September 16th, 2019 · saying yes to everything, saying yes to everything

Saying yes to everything that other people want can be a very powerful pattern, into which we can very easily fall. It can also be very costly.

saying yes to everything
If we’re honest, we have to admit that constantly saying yes can become a kind of comfortable routine. After all, humans are social animals. We strongly want to get feedback from others that we’re liked, that we’re seen as valuable and competent, that we’re a valued member of the team. It’s easy when we’re tired or wanting positive feedback from others or feeling low on self-esteem, to just go with the flow and say yes. If we’re dealing with some measure of anxiety or depression, it can be even easier.

The Yes Trap

So why is saying yes to everything a problem? The simple answer is that what we want and really need may not be what others want us to do. If we don’t listen to our own inner voices about what we want and need, we can get badly lost and confused. We might well end up feeling violated, or, even worse, might lose our ability to know what we really think and feel at all.

That’s why modern depth psychotherapists emphasize the necessity of maintaining healthy boundaries — of being very aware of where other people end, and where I begin. Being aware of our own needs, and our own boundaries, is essential.

Some people might object, and say that focusing on our own needs and wants rather than the needs of others is a route to becoming narcissistic and self-preoccupied. However, I think that social scientist Brene Brown has it right when she states that self-affirming people

…say no when they need to, and when they say yes, they mean it. They’re compassionate because their boundaries keep them out of resentment [italics mine].

Brene Brown, Rising Strong

Any route to compassion for others must begin with compassion for ourselves. That will entail saying yes to our inner voices, and sometimes saying “no” to the wishes of others.

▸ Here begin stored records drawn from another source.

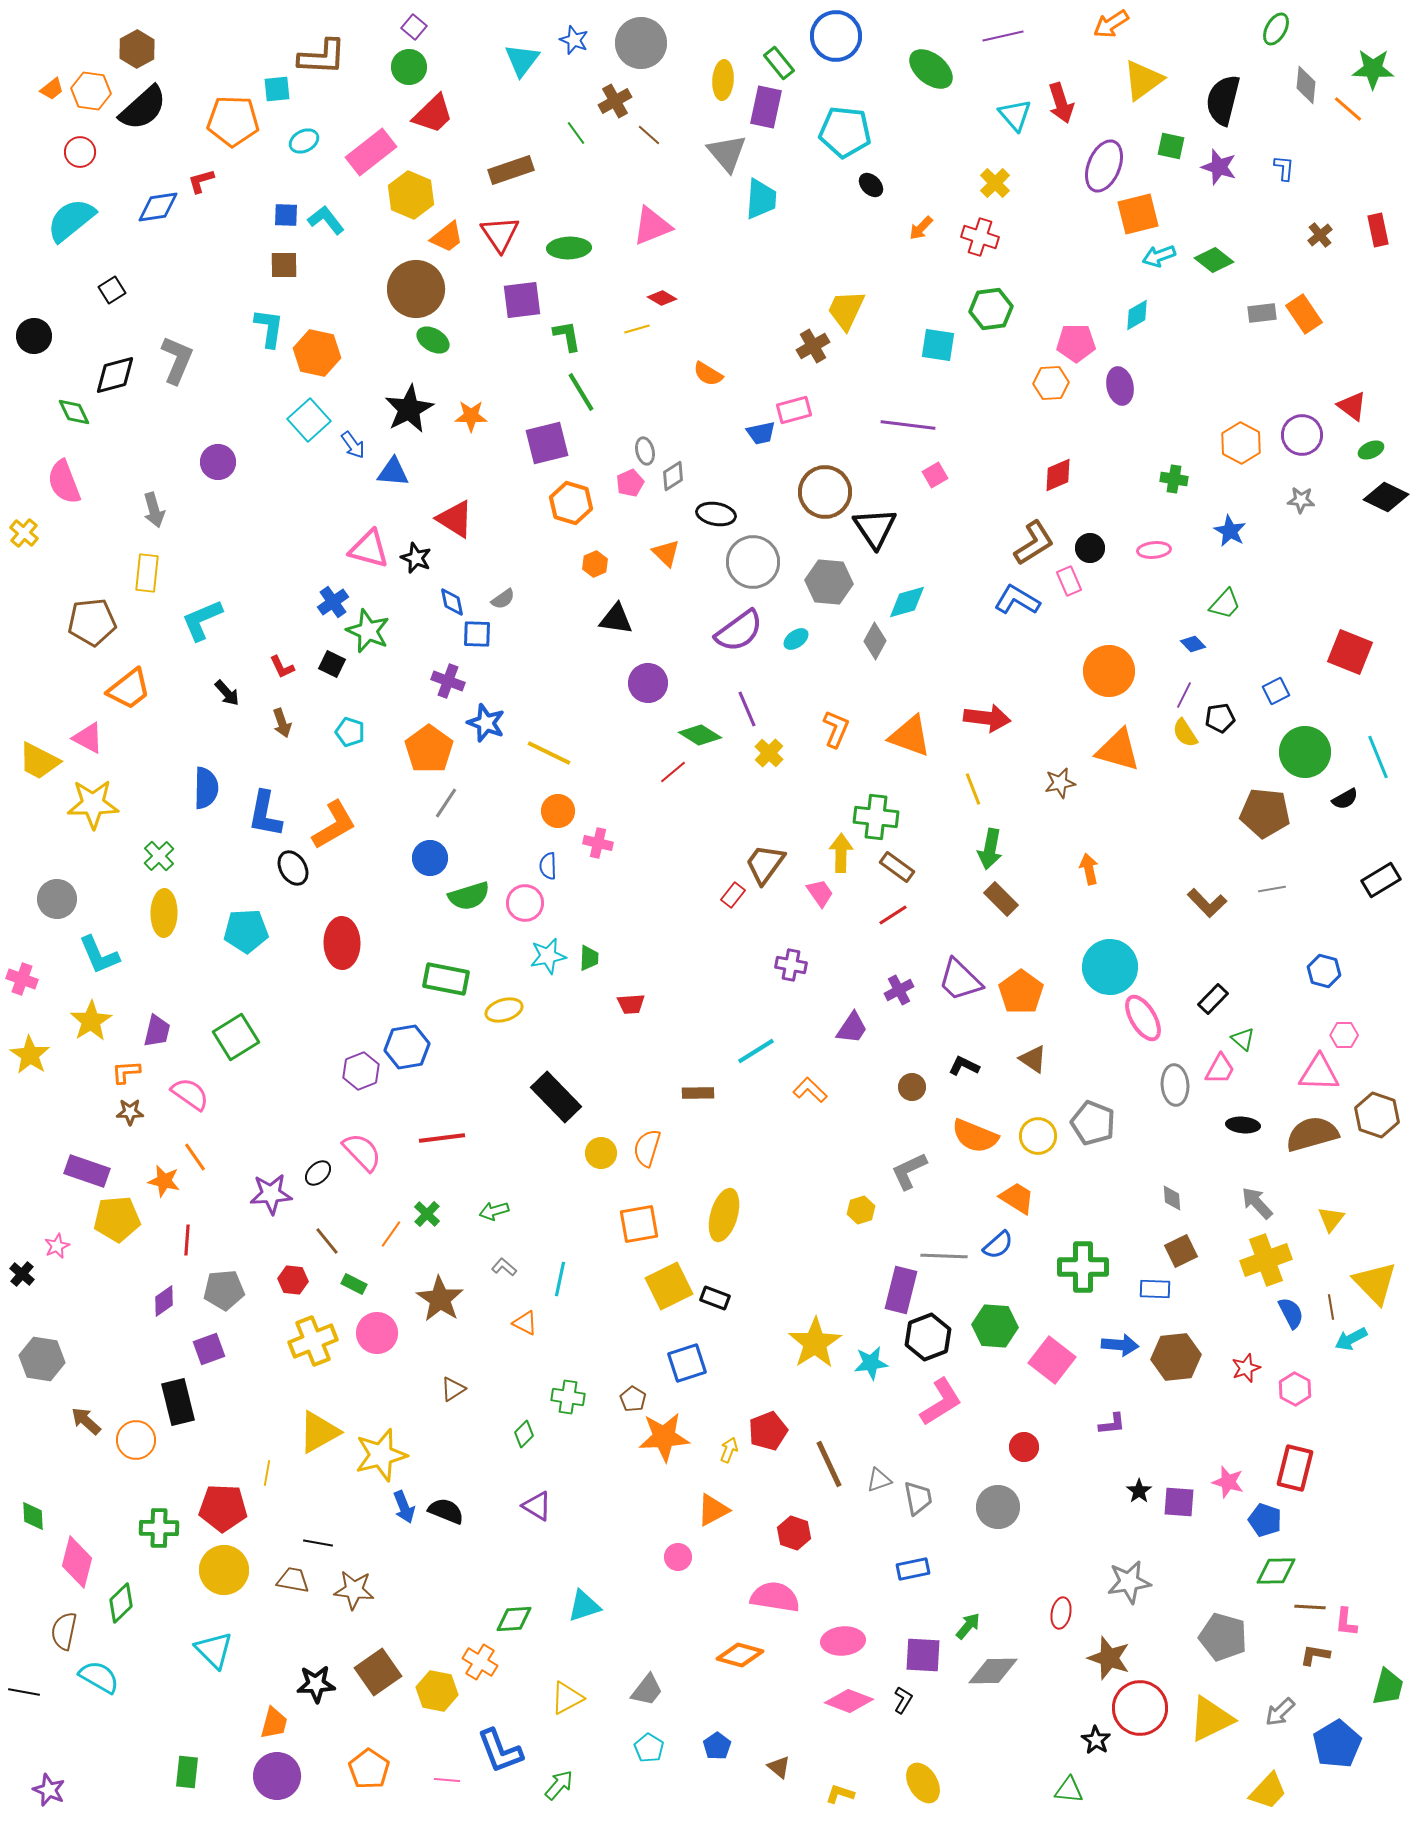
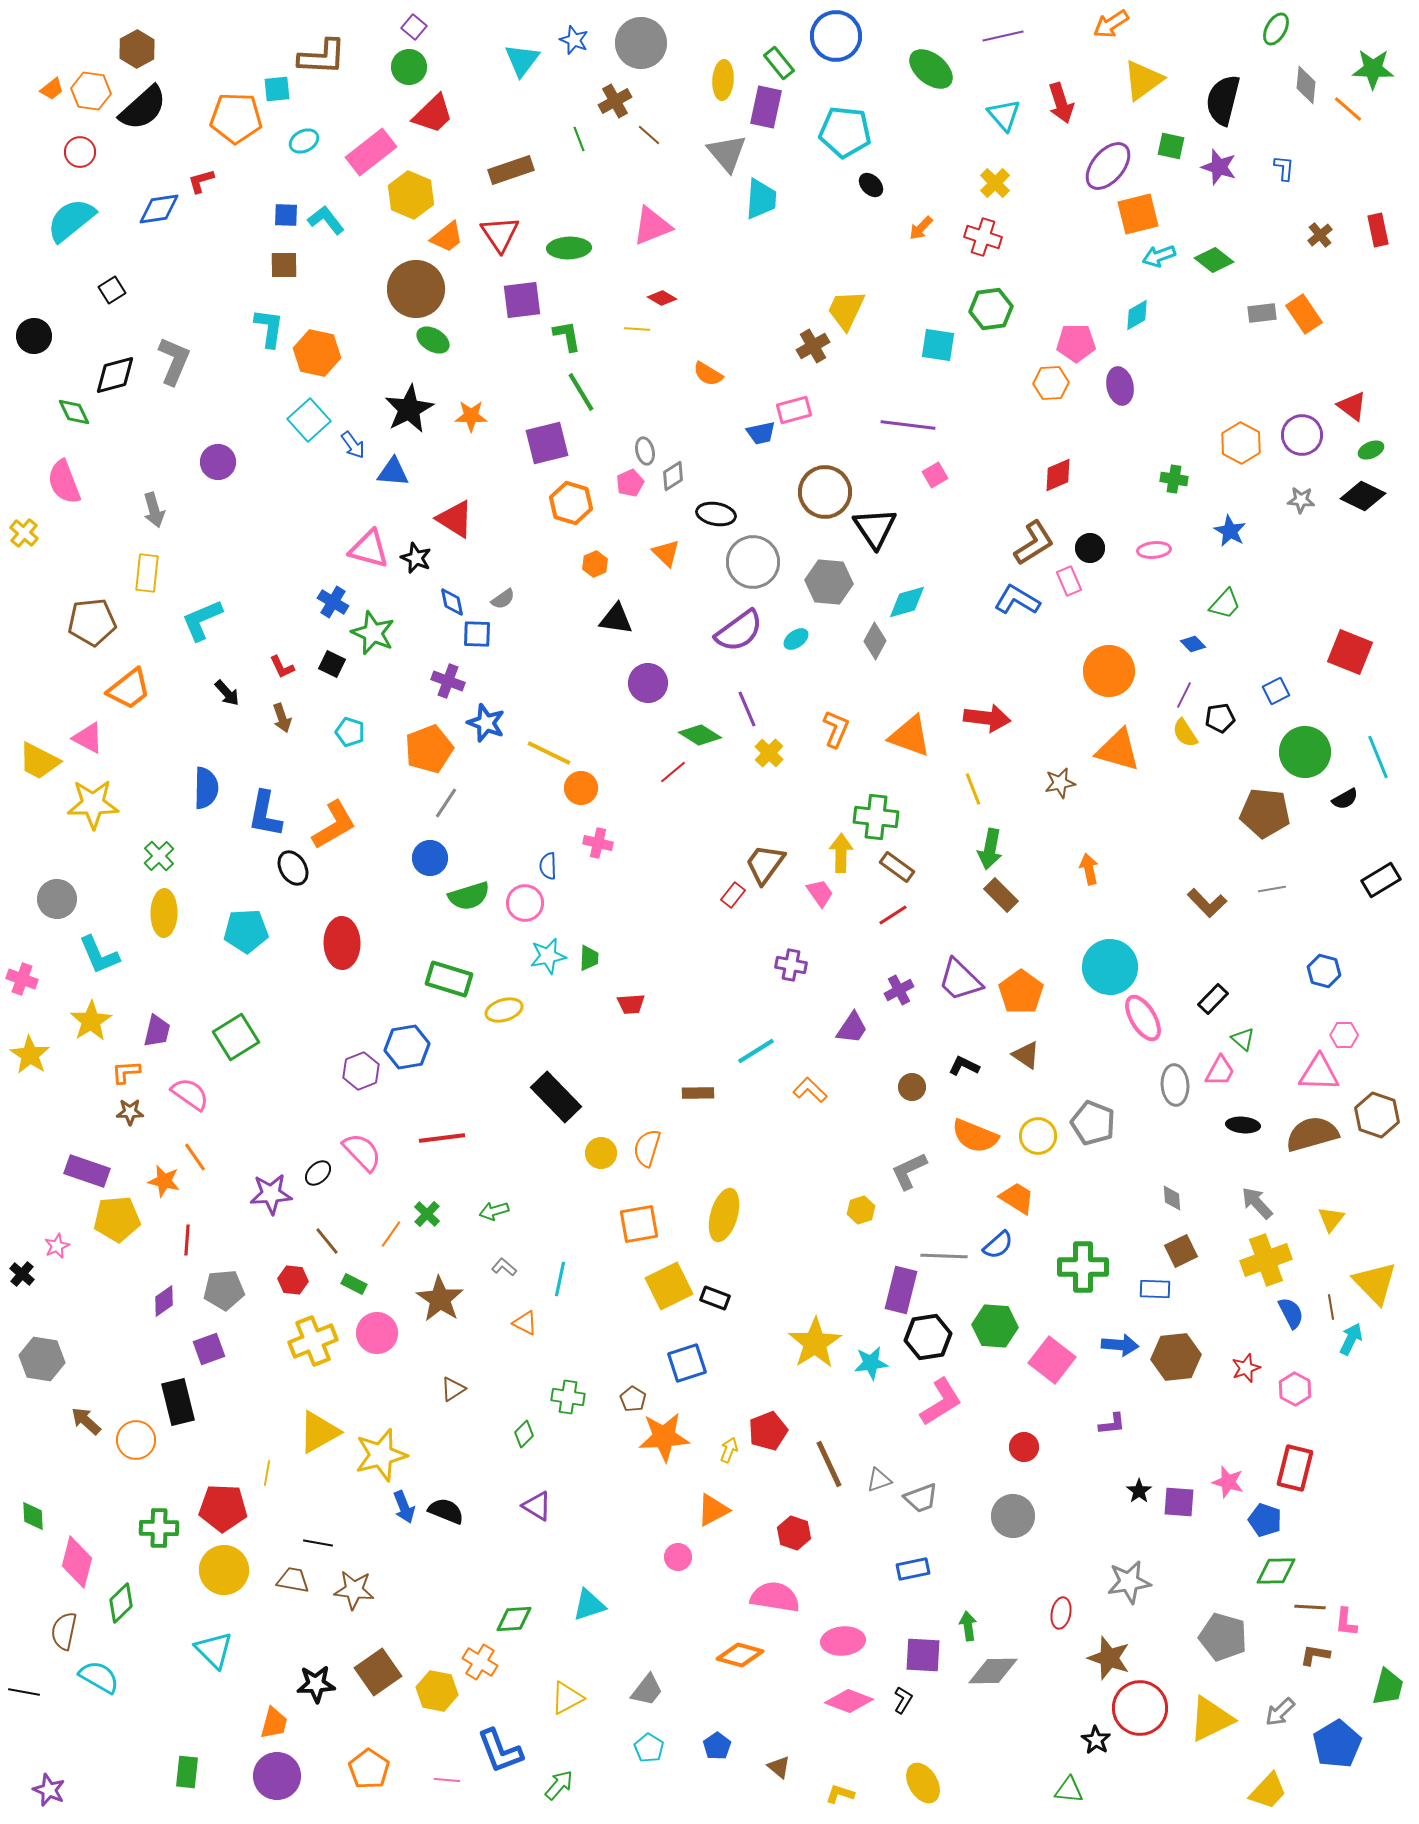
cyan triangle at (1015, 115): moved 11 px left
orange pentagon at (233, 121): moved 3 px right, 3 px up
green line at (576, 133): moved 3 px right, 6 px down; rotated 15 degrees clockwise
purple ellipse at (1104, 166): moved 4 px right; rotated 18 degrees clockwise
blue diamond at (158, 207): moved 1 px right, 2 px down
red cross at (980, 237): moved 3 px right
yellow line at (637, 329): rotated 20 degrees clockwise
gray L-shape at (177, 360): moved 3 px left, 1 px down
black diamond at (1386, 497): moved 23 px left, 1 px up
blue cross at (333, 602): rotated 24 degrees counterclockwise
green star at (368, 631): moved 5 px right, 2 px down
brown arrow at (282, 723): moved 5 px up
orange pentagon at (429, 749): rotated 15 degrees clockwise
orange circle at (558, 811): moved 23 px right, 23 px up
brown rectangle at (1001, 899): moved 4 px up
green rectangle at (446, 979): moved 3 px right; rotated 6 degrees clockwise
brown triangle at (1033, 1059): moved 7 px left, 4 px up
pink trapezoid at (1220, 1069): moved 2 px down
black hexagon at (928, 1337): rotated 12 degrees clockwise
cyan arrow at (1351, 1339): rotated 144 degrees clockwise
gray trapezoid at (918, 1498): moved 3 px right; rotated 81 degrees clockwise
gray circle at (998, 1507): moved 15 px right, 9 px down
cyan triangle at (584, 1606): moved 5 px right, 1 px up
green arrow at (968, 1626): rotated 48 degrees counterclockwise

The High Price of Saying Yes to Everything

Saying “no”, particularly in situations where there’s a lot at stake, can seem like a very costly thing to do. The temptation can be there to simply agree with others, and go the accepted way — because it’s a whole lot easier.

Sometimes we can end up just going along with what other people want us to do because it’s too scary or feels to costly to even think about the alternative. It’s a common enough experience to have someone sitting in my office who has:

  • stayed in a job, despite knowing it was wrong for them;
  • put up with aspects of a marriage relationship for decades, rather than challenging their partner;
  • despite being an adult, has accepted a mentally or verbally abusive relationship with a sibling or a parent; or,
  • a host of other circumstances where the individual has ignored their inner promptings, and just done what the other wanted.

When we do such things, consciously or unconsciously, we will often start to carry the gradually accumulating weight of our unlived lives. In a variety of ways, we start to find ourselves confronted with the need for transformation in our lives. That usually means saying “No” a lot more to other peoples’ expectations, and may entail looking at ourselves and our lives in a new way. Jungian analyst James Hollis writes:

Transformation often comes to us in symbolic form. We have a dream image that perplexes, a symptom that will not go away, a relational pattern that continues to fester — each of these is a summons to ask: What does the soul want of me? …. [T]his transformation has little if anything to do with … the approval of others.

James Hollis, What Really Matters

The Individuation Journey: Saying “Yes” to My Unique Individual Life

When we stop “saying yes to everything”, and start asking ourselves “Yes… but what does the deepest part of myself want and need?”, we begin to walk on the path toward our own individuation. Which is another way of saying we start to discover what it means to be uniquely ourselves.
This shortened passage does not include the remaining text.